---------- Study material

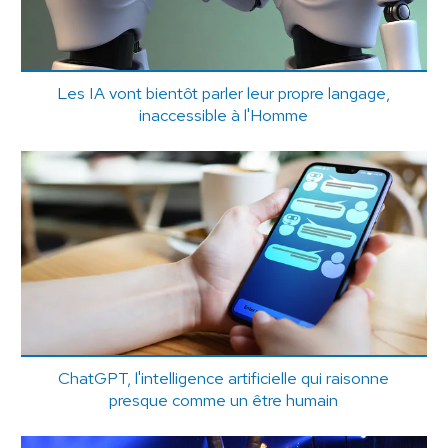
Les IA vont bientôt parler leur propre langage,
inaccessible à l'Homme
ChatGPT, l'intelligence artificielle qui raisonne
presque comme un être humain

--------------------
---------- Study material

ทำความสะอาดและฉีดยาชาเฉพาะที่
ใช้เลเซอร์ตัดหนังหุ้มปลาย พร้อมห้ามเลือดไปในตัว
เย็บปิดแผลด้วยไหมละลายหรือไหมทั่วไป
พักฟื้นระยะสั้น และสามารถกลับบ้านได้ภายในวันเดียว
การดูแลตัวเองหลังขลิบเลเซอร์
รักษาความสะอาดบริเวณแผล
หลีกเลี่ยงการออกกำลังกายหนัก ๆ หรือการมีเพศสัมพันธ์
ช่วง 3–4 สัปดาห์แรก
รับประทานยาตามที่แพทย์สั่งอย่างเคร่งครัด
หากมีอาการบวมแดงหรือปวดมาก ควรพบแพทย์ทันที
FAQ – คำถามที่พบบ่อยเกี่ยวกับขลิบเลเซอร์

--------------------

Please reproduce the lines from the line with "การดูแลตัวเองหลังขลิบเลเซอร์" to the line with "FAQ – คำถามที่พบบ่อยเกี่ยวกับขลิบเลเซอร์", both ends included, exactly as they appear above.

**Solution to this task:**
การดูแลตัวเองหลังขลิบเลเซอร์
รักษาความสะอาดบริเวณแผล
หลีกเลี่ยงการออกกำลังกายหนัก ๆ หรือการมีเพศสัมพันธ์
ช่วง 3–4 สัปดาห์แรก
รับประทานยาตามที่แพทย์สั่งอย่างเคร่งครัด
หากมีอาการบวมแดงหรือปวดมาก ควรพบแพทย์ทันที
FAQ – คำถามที่พบบ่อยเกี่ยวกับขลิบเลเซอร์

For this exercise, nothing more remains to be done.